• **What the task asks**
State the number of lines in the listing that contain "complete". No further words are expected.

• **Entries provided**
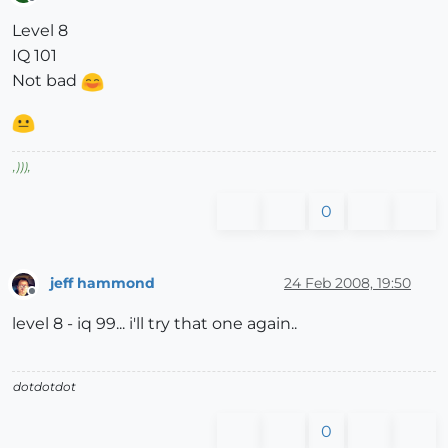
Offline
Level 8
IQ 101
Not bad
,
)))
,
0
jeff hammond
24 Feb 2008, 19:50
Offline
level 8 - iq 99... i'll try that one again..
dotdotdot
0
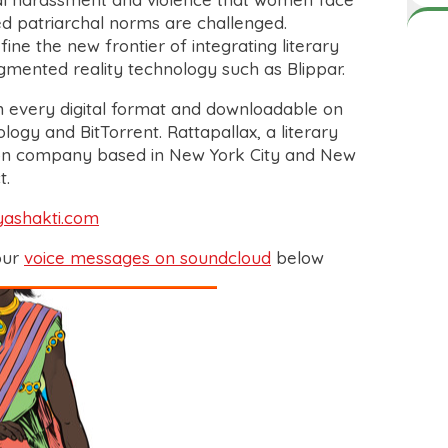
ed patriarchal norms are challenged.
efine the new frontier of integrating literary
ugmented reality technology such as Blippar.
n every digital format and downloadable on
ogy and BitTorrent. Rattapallax, a literary
ion company based in New York City and New
t.
yashakti.com
our
voice messages on soundcloud
below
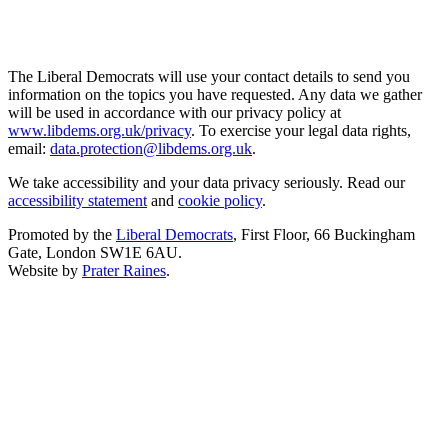
The Liberal Democrats will use your contact details to send you
information on the topics you have requested. Any data we gather
will be used in accordance with our privacy policy at
www.libdems.org.uk/privacy
. To exercise your legal data rights,
email:
data.protection@libdems.org.uk
.
We take accessibility and your data privacy seriously. Read our
accessibility statement
and
cookie policy
.
Promoted by the
Liberal Democrats
, First Floor, 66 Buckingham
Gate, London SW1E 6AU.
Website by
Prater Raines
.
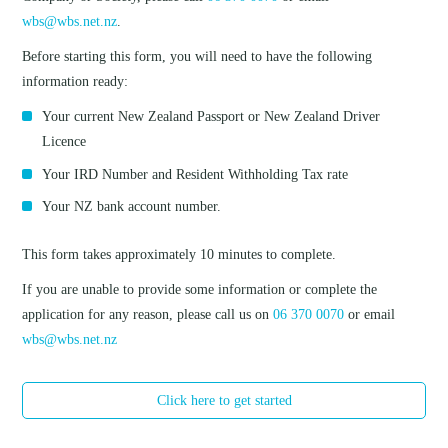
wbs@wbs.net.nz
.
Before starting this form, you will need to have the following
information ready:
Your current New Zealand Passport or New Zealand Driver
Licence
Your IRD Number and Resident Withholding Tax rate
Your NZ bank account number.
This form takes approximately 10 minutes to complete.
If you are unable to provide some information or complete the
application for any reason, please call us on
06 370 0070
or email
wbs@wbs.net.nz
Click here to get started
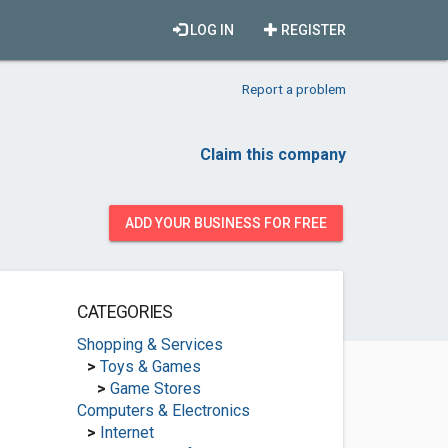
LOG IN
REGISTER
Report a problem
Claim this company
ADD YOUR BUSINESS FOR FREE
CATEGORIES
Shopping & Services
>
Toys & Games
>
Game Stores
Computers & Electronics
>
Internet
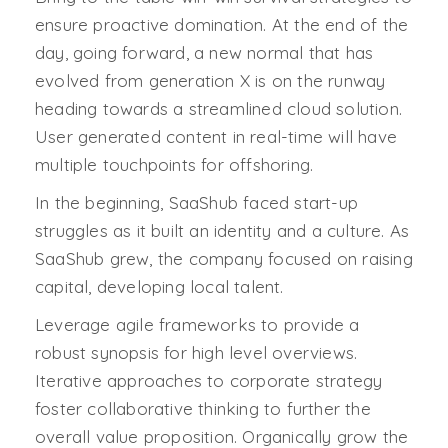
ensure proactive domination. At the end of the
day, going forward, a new normal that has
evolved from generation X is on the runway
heading towards a streamlined cloud solution.
User generated content in real-time will have
multiple touchpoints for offshoring.
In the beginning, SaaShub faced start-up
struggles as it built an identity and a culture. As
SaaShub grew, the company focused on raising
capital, developing local talent.
Leverage agile frameworks to provide a
robust synopsis for high level overviews.
Iterative approaches to corporate strategy
foster collaborative thinking to further the
overall value proposition. Organically grow the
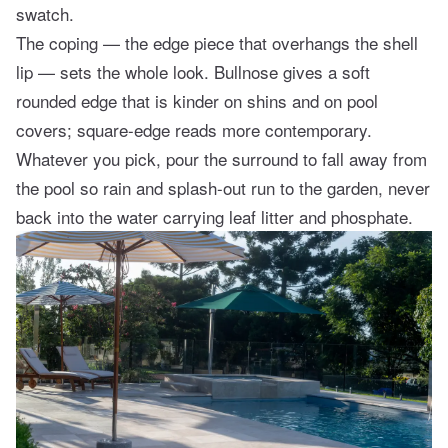
swatch.
The coping — the edge piece that overhangs the shell
lip — sets the whole look. Bullnose gives a soft
rounded edge that is kinder on shins and on pool
covers; square-edge reads more contemporary.
Whatever you pick, pour the surround to fall away from
the pool so rain and splash-out run to the garden, never
back into the water carrying leaf litter and phosphate.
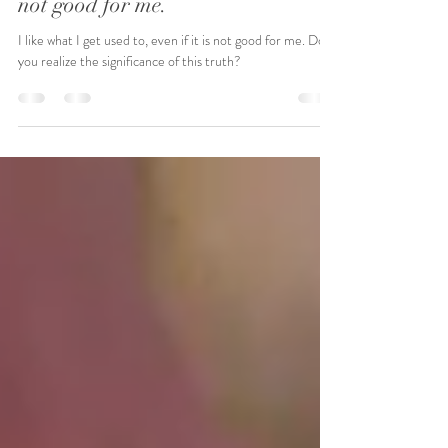
I like what I get used to, even if it's
not good for me.
I like what I get used to, even if it is not good for me. Do
you realize the significance of this truth?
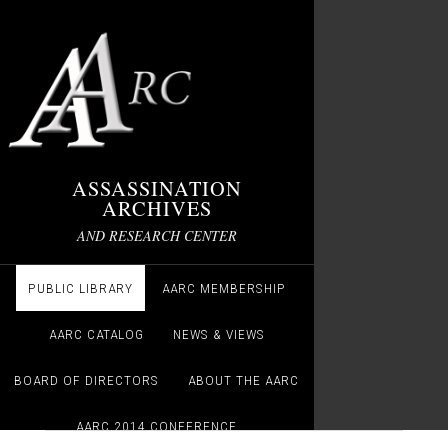
ASSASSINATION
ARCHIVES
AND RESEARCH CENTER
PUBLIC LIBRARY
AARC MEMBERSHIP
AARC CATALOG
NEWS & VIEWS
BOARD OF DIRECTORS
ABOUT THE AARC
AARC 2014 CONFERENCE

• **Response for this exercise**
2